JSCN2019

Session information

Symposium

[SY11] Symposium 11
iPS cells and genome editing in child neurology

Sat. Jun 1, 2019 10:10 AM - 12:10 PM Room 5 (Reception Hall (West), 4F, Bldg. 1)
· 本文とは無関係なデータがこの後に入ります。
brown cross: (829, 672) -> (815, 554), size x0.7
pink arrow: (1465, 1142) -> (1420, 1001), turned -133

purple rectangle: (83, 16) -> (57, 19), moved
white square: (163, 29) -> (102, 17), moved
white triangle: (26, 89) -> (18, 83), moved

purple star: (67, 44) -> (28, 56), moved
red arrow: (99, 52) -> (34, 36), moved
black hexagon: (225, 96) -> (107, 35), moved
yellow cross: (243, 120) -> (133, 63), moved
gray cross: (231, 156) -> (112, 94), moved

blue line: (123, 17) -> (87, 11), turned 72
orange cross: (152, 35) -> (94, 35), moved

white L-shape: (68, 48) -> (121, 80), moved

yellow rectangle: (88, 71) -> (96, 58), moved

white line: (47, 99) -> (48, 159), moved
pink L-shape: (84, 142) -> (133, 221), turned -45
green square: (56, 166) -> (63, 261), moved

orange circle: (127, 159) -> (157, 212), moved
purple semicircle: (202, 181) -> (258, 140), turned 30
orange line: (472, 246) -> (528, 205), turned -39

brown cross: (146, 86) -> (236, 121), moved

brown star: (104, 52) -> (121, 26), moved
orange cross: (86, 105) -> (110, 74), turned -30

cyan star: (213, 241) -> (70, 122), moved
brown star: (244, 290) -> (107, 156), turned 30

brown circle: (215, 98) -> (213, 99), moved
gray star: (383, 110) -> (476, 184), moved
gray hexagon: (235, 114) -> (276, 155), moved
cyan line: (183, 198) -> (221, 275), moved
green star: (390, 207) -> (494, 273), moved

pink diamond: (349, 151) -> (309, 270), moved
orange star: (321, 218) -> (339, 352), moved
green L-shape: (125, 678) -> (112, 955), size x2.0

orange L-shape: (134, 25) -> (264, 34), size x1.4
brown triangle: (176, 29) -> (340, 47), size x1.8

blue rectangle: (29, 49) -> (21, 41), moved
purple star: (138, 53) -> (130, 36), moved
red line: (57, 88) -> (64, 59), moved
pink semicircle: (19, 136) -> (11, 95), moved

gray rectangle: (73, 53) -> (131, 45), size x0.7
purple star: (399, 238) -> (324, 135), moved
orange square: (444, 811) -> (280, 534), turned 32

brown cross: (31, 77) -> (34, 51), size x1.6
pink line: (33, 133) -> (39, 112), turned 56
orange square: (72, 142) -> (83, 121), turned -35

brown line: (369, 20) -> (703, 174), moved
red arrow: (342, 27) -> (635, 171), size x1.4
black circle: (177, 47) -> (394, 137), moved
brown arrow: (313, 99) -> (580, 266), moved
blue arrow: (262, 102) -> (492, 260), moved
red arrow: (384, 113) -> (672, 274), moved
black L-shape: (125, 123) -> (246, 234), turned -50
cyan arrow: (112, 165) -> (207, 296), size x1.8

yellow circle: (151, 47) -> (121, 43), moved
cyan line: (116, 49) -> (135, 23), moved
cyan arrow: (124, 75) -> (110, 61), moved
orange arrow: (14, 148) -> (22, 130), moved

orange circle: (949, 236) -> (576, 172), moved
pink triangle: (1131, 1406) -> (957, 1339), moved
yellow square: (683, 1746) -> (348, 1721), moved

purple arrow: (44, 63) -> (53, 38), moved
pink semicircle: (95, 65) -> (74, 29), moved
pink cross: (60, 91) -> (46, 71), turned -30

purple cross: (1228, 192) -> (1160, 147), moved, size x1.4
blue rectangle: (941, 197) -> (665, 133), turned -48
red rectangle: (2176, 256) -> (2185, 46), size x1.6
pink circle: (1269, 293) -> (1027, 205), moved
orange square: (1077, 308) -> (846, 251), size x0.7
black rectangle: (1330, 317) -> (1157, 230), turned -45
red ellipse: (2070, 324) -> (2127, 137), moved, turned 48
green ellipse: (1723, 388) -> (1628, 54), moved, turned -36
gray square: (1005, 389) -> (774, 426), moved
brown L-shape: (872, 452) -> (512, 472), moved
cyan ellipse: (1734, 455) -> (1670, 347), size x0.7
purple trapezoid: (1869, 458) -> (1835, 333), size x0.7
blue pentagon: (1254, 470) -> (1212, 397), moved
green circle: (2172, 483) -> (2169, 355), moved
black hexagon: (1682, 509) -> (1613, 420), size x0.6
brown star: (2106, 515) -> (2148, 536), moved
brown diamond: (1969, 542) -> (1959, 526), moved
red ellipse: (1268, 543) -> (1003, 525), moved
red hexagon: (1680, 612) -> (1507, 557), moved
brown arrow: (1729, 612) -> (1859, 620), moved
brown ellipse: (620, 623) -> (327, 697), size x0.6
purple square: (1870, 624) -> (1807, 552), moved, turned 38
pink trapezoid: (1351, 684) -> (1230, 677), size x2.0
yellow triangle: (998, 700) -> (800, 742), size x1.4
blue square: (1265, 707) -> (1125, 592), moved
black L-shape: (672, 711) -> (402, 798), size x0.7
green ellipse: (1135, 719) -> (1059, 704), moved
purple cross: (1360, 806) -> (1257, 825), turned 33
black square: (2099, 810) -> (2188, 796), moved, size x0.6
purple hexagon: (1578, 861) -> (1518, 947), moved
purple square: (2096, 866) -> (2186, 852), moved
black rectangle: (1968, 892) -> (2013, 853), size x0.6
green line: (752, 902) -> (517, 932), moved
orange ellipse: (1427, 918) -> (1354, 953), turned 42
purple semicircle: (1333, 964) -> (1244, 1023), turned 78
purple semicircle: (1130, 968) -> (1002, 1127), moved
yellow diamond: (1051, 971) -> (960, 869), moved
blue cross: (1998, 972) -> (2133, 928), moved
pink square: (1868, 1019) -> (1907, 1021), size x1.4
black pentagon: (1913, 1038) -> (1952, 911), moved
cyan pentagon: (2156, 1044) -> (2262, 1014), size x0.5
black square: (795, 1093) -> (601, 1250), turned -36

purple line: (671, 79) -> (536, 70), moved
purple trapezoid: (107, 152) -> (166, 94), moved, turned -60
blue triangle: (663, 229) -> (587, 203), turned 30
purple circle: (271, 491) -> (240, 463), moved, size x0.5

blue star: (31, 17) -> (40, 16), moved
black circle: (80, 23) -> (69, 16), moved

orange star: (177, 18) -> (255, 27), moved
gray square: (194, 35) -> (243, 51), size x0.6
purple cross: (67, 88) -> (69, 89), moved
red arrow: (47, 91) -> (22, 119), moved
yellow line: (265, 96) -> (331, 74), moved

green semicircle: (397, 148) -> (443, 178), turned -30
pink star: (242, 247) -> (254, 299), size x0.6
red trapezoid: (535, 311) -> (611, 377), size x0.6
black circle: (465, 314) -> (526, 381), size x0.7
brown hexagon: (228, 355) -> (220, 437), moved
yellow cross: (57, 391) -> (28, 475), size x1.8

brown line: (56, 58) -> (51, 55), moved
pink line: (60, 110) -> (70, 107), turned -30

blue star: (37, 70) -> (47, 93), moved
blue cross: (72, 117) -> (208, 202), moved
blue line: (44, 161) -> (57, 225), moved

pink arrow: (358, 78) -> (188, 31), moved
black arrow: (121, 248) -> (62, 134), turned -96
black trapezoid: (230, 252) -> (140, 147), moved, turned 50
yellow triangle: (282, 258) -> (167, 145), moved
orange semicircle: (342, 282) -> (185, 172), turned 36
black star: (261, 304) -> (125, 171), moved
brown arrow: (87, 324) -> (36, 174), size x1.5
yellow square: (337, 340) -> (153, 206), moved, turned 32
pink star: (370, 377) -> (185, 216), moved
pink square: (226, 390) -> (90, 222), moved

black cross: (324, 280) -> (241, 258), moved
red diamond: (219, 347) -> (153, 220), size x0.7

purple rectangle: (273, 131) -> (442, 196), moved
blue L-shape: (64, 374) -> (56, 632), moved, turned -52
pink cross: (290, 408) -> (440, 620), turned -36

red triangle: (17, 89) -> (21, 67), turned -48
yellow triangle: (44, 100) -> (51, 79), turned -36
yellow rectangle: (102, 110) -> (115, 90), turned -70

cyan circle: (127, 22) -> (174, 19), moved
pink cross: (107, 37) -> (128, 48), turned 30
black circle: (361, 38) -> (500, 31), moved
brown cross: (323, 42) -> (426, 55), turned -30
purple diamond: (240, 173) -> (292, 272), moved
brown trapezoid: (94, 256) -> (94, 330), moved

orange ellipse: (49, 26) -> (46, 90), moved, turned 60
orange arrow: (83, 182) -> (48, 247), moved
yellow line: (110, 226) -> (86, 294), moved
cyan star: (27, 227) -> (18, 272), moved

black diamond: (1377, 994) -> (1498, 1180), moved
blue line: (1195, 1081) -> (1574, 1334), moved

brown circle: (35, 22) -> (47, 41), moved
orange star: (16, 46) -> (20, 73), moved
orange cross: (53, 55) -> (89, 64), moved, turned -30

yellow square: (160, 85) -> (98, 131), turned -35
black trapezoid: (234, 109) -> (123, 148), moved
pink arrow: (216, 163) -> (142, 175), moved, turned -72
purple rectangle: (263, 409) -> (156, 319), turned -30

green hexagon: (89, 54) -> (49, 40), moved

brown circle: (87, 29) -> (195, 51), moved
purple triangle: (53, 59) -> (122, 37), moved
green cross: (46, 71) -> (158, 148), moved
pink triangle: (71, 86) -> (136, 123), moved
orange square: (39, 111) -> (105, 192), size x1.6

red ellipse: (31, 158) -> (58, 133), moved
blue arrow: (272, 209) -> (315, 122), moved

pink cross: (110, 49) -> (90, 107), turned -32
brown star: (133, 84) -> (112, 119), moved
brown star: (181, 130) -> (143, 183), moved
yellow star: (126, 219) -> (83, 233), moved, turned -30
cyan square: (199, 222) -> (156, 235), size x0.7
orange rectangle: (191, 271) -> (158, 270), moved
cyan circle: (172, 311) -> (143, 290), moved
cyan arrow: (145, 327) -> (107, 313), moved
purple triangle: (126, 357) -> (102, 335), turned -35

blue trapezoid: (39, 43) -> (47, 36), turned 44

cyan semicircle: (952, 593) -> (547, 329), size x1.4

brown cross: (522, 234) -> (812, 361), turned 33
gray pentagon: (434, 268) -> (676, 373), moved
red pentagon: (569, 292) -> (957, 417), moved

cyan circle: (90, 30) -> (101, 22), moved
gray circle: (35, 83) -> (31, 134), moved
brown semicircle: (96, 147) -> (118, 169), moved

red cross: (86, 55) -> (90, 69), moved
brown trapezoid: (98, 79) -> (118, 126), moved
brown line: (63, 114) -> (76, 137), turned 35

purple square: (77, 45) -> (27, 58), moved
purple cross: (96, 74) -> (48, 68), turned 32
Chair: Katsunori Fujii (Department of Pediatrics, Chiba University Graduate School of Medicine), Toshiyuki Miyashita (Department of Molecular Genetics, Kitasato University School of Medicine)

企画・趣旨のねらい

藤井克則(Katsunori Fujii)
千葉大学大学院医学研究院小児病態学
宮下俊之(Toshiyuki Miyashita)
北里大学医学部分子遺伝学

 ヒトの臓器である脳や脊髄は基本的に再生をしない.したがってヒト細胞を初期化してこれら臓器を再生することは積年の課題であった.2016年山中らにより細胞の初期化に必要な4因子(Oct3/4, c—Myc, Klf4, Sox2)が同定され,まずマウスiPS細胞が,翌2017年にはヒト線維芽細胞を用いたhuman iPS細胞が作製されて再生医療の扉が開かれた.2012年にはシャルパンティエらとダウドナらによって,CRISPR/Cas9によるゲノム編集がScience誌に報告され,ゲノムを自在に操作することが可能になった.これにより疾患メカニズム解明から治療介入の道筋が開かれ,まさに現代医療のパラダイムシフトを迎えた.
 iPS細胞とゲノム編集を用いた医療は次の4点で重要な意味を持つ.第1に組織・臓器・器官発生研究として生命の源の解明が期待される.ヒト胚に代わるiPS細胞は発生初期の遺伝子構成や組織分化の解析に大きな力を発揮する.第2に再生医療のリソースとして大脳・脊髄・網膜・血液分野の細胞治療が加速している.細胞治療の段階から今後新たな移植医療の開始が予想される.第3に疾患成立の再現から病態解析のツールになる.多くの疾患由来iPS細胞が作製されており疾患機序が徐々に明らかになるだろう.第4に薬剤スクリーニングにiPS細胞を用いて,個人の遺伝子バックグラウンドに応じたテーラーメードの医療が可能になる.
 本シンポジウムでは,iPS細胞とゲノム編集の基礎研究を行われている先生方にその最前線をお話しいただくこととした.北畠康司先生は大阪大学でダウン症候群のiPS細胞研究を精力的に進められており,小児医療での数少ない臨床応用のお話を期待している.曽根正光先生は京都大学iPS研究所において血小板研究の江藤浩之教授とともに基礎研究を展開されている.宮下俊之教授は北里大学でヘッジホッグシグナルのiPS細胞とゲノム編集研究で多くの業績がある.今回,新たなテクノロジーが拓く再生医療について考えることで,急速なゲノム科学の進歩を理解するとともに将来の小児神経学の治療展開を実感していただければ幸いである.